ACTIVITY
Copy all lines in the data that contain the string "Centrais".

Dataset records
*** Begin section ***
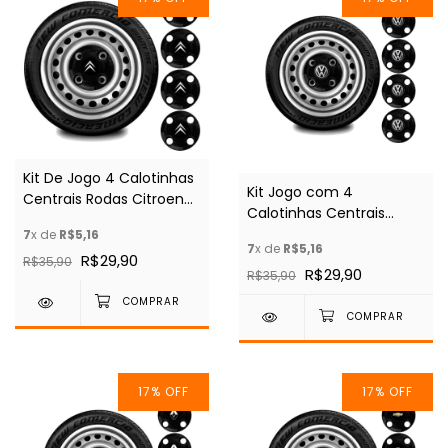
Kit De Jogo 4 Calotinhas
Kit Jogo com 4
Centrais Rodas Citroen
Calotinhas Centrais
Aro 13 14 15
Rodas Volkswagen Aro
7
x de
R$5,16
7
x de
R$5,16
13/14/15
R$29,90
R$35,90
R$29,90
R$35,90
17
%
OFF
17
%
OFF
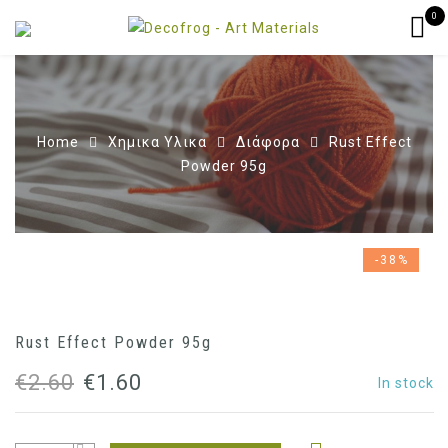
0
Home
Χημικα Υλικα
Διάφορα
Rust Effect
Powder 95g
-38%
Rust Effect Powder 95g
Original
Current
€
2.60
€
1.60
In stock
price
price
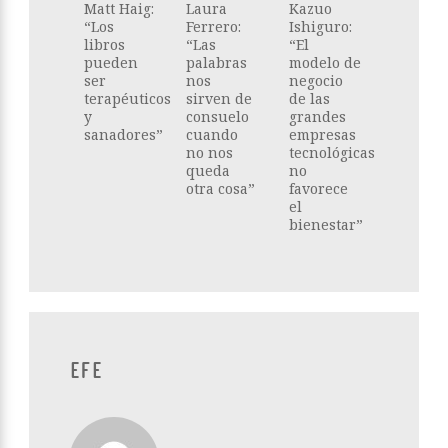
Matt Haig:
Laura
Kazuo
“Los
Ferrero:
Ishiguro:
libros
“Las
“El
pueden
palabras
modelo de
ser
nos
negocio
terapéuticos
sirven de
de las
y
consuelo
grandes
sanadores”
cuando
empresas
no nos
tecnológicas
queda
no
otra cosa”
favorece
el
bienestar”
EFE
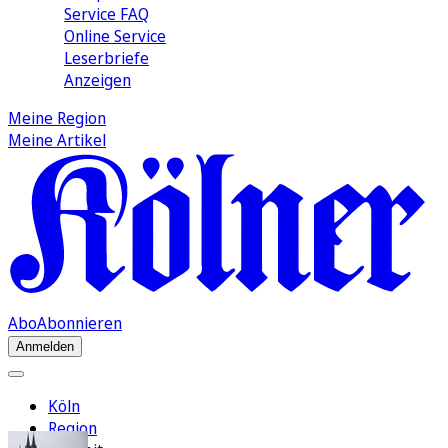
Service FAQ
Online Service
Leserbriefe
Anzeigen
Meine Region
Meine Artikel
Abo
Abonnieren
Anmelden
Köln
Region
*** End section ***
WRITTEN SOLUTION
Centrais Rodas Citroen
Calotinhas Centrais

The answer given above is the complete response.